◆ WHAT YOU NEED TO DO ◆
Which lines run from the one containing "juguetes de madera (278, 1514)" to the end of the entries? Quote them exactly, and nothing else.

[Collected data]
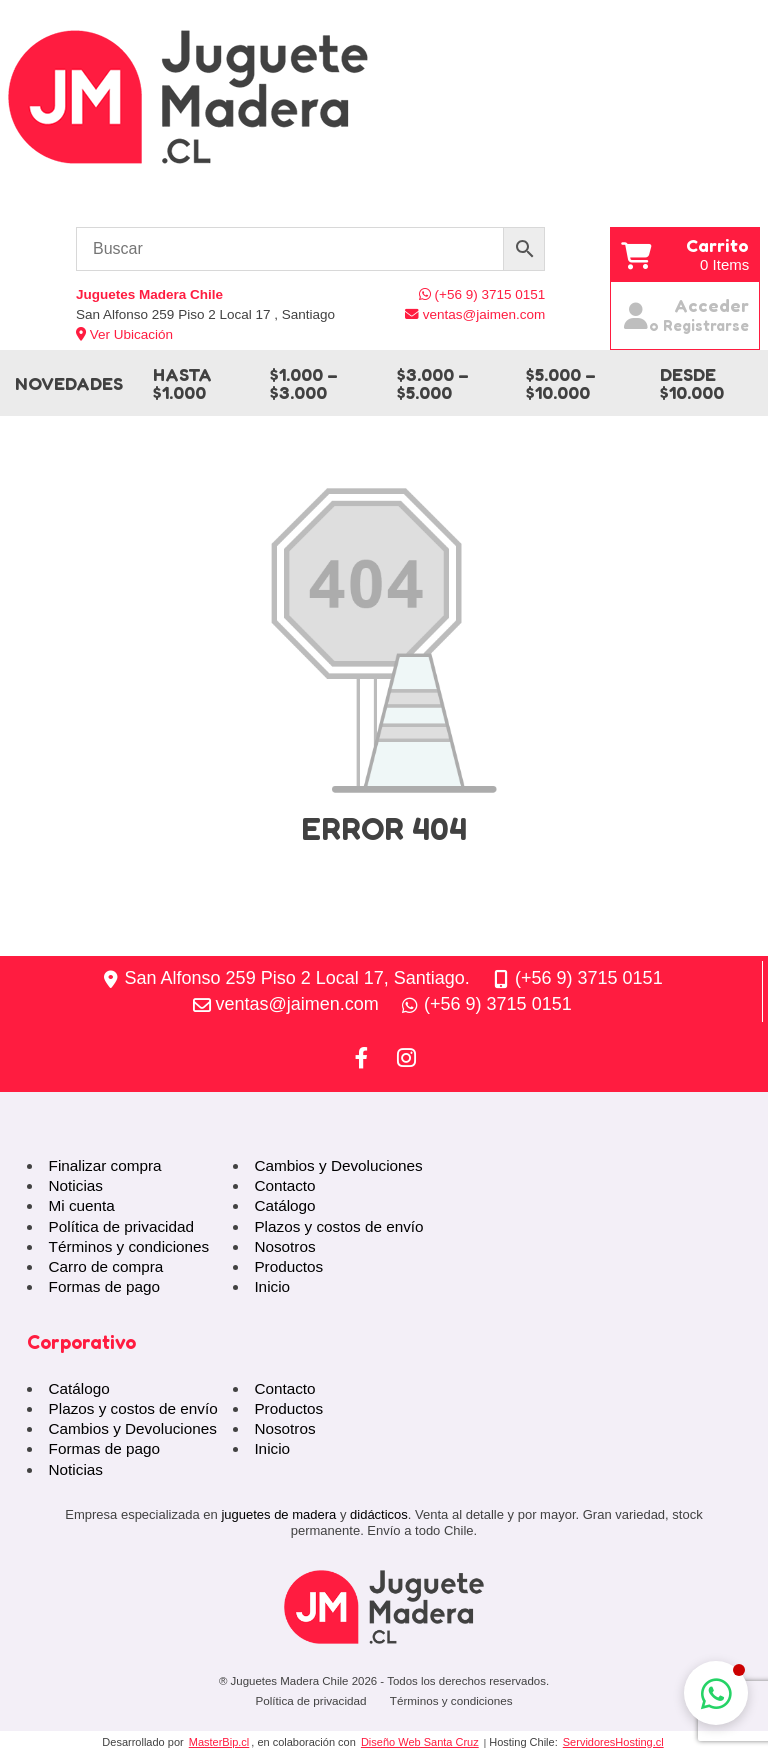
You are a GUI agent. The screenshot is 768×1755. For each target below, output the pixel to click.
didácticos (379, 1514)
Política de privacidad (121, 1226)
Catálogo (284, 1205)
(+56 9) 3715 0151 (589, 978)
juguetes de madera (278, 1514)
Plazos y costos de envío (338, 1226)
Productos (288, 1266)
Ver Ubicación (124, 334)
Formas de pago (104, 1286)
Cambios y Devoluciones (338, 1165)
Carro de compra (106, 1266)
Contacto (284, 1185)
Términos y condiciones (129, 1246)
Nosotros (284, 1246)
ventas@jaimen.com (297, 1004)
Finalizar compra (105, 1165)
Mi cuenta (82, 1205)
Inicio (272, 1286)
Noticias (76, 1185)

◆ SOLUTION TO THIS TASK ◆
juguetes de madera (278, 1514)
Plazos y costos de envío (338, 1226)
Productos (288, 1266)
Ver Ubicación (124, 334)
Formas de pago (104, 1286)
Cambios y Devoluciones (338, 1165)
Carro de compra (106, 1266)
Contacto (284, 1185)
Términos y condiciones (129, 1246)
Nosotros (284, 1246)
ventas@jaimen.com (297, 1004)
Finalizar compra (105, 1165)
Mi cuenta (82, 1205)
Inicio (272, 1286)
Noticias (76, 1185)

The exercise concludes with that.